I've spent the month of October being disappointed.  Disappointed that SAMFund isn't "off the ground" as quickly as I want it to be.  Disappointed that no one around here wants to play corn hole.  Disappointed that prayers offered for a young mom's physical healing from cancer have been answered with a no.  Disappointed that a routine surgery for our family's littlest member ended with an 11 day hospital stay.

Wallowing in disappoint has gotten me nothing but a bad mood.  However, teaching 3 and 4 year olds  in Sunday School about Abraham and God's promise has lightened my mood and filled my heart with joy....I'm so glad that God always keeps His promises!  I'm doubly glad that God never leaves us where we are and uses any and all things to draw us to Him, even a children's Bible lesson.

"Look up at the sky and count the stars--if indeed you can count them.  So shall your offspring be."  Genesis 15:5

I'm sure there were times when Abraham thought it looked impossible for God to fulfill the promise he had been given, but all he had to do was look at the stars and be reminded.  I can continue choosing disappointment, doubt, and worry.  Or, I can choose joy--joy that comes from knowing that God always keeps His promises.  I choose joy.  I choose to believe God.  And, when I need to be reminded, I think I'll take a look up at the dark, night sky :).

So long disappointment!
The little boy that colored this is a daily reminder of God's faithfulness and that He always keeps His promises!

"Do not be afraid Abram; I am your shield, your very great reward."  Genesis 15:1

Sunday, September 27, 2015

is that you, success? i imagined you would look different.

Sam has discovered the meaning of winning and losing.  And, let's just say that he's like the rest of the world when it comes to losing--he wants no part of it.  If he loses a monster truck race to Uppa, his response is always, "I want to win!  How I win?"  The familiar refrain to his ears from our mouths: To win, you must try your best and work really hard.  But, sometimes in life even when you try your best, it doesn't always end up with you winning.  Whining won't change that.

I don't much like it when these life lessons come to rest at my feet, when I have to go from teaching them to experiencing them.........

After nearly two months of walking around with the constant presence of paint under my finger nails and modge podge stuck every where, I participated in a craft fair yesterday with the hope of making  money for SAMFund.  I had big expectations for how well it was going to go.  I mean, after all, a friend of mine and I had done our best crafting and worked our hardest.  And, I covered this thing in prayer!  Success was going to greet me at the end of the day; of this I was sure.

When all was said and done, I made 10% of the money that I wanted to make.  As a goal setter, that's a hard pill to swallow.  As someone who is in the same camp as Sam when it comes to winning, that looked an awful lot like losing.

Needless to say, success didn't come in the form that I expected yesterday.  It wasn't wrapped up in green bills that would make a great deposit.  Instead it came through conversation with those that stopped by booth 31C and chatted with me about adoption.  I was able to hear great stories, tell of my vision for SAMFund, and share my heart for ministering to families who are adopting.  It took me until this morning to see that all those prayers for the craft fair were not ignored.  He heard, and He answered.  Just not in the way I was expecting ;).
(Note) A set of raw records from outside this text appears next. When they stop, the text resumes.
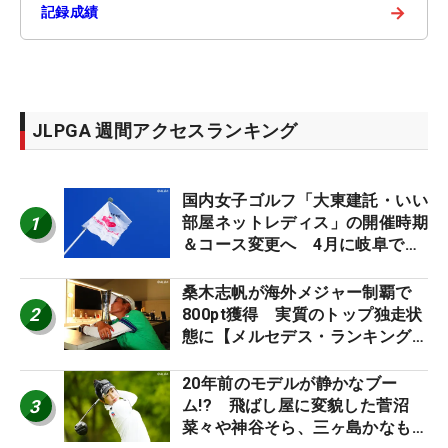
→
記録成績
JLPGA 週間アクセスランキング
国内女子ゴルフ「大東建託・いい
1
部屋ネットレディス」の開催時期
＆コース変更へ 4月に岐阜で開
催
桑木志帆が海外メジャー制覇で
2
800pt獲得 実質のトップ独走状
態に【メルセデス・ランキング番
外編】
20年前のモデルが静かなブー
3
ム!? 飛ばし屋に変貌した菅沼
菜々や神谷そら、三ヶ島かなも使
So, today I am thankful for a God who hears us when we call and who never fails to answer.

I'm also thankful for friends who transformed 31C from a spot on the pavement into a respectable craft fair booth, provided shelter from the rain, and didn't seem to mind being led all around the craft fair by a certain little black-haired boy who never sits still!


"Everything contributes to the publicity." Sessalee Hensley





Saturday, September 12, 2015

finally fall

Forget what the calendar says; Fall has come early to our corner of the world!  We are leaving the craziness (and heat) of this summer behind behind and looking forward to our favorite time of the year.  Mums have been planted.  The first of many loaves of pumpkin bread has been baked.  Scarecrows and pumpkins adorn the fireplace.  Planning the perfect costume for the church Harvest Festival has begun.  And, anticipation for a certain little boy's birthday is building!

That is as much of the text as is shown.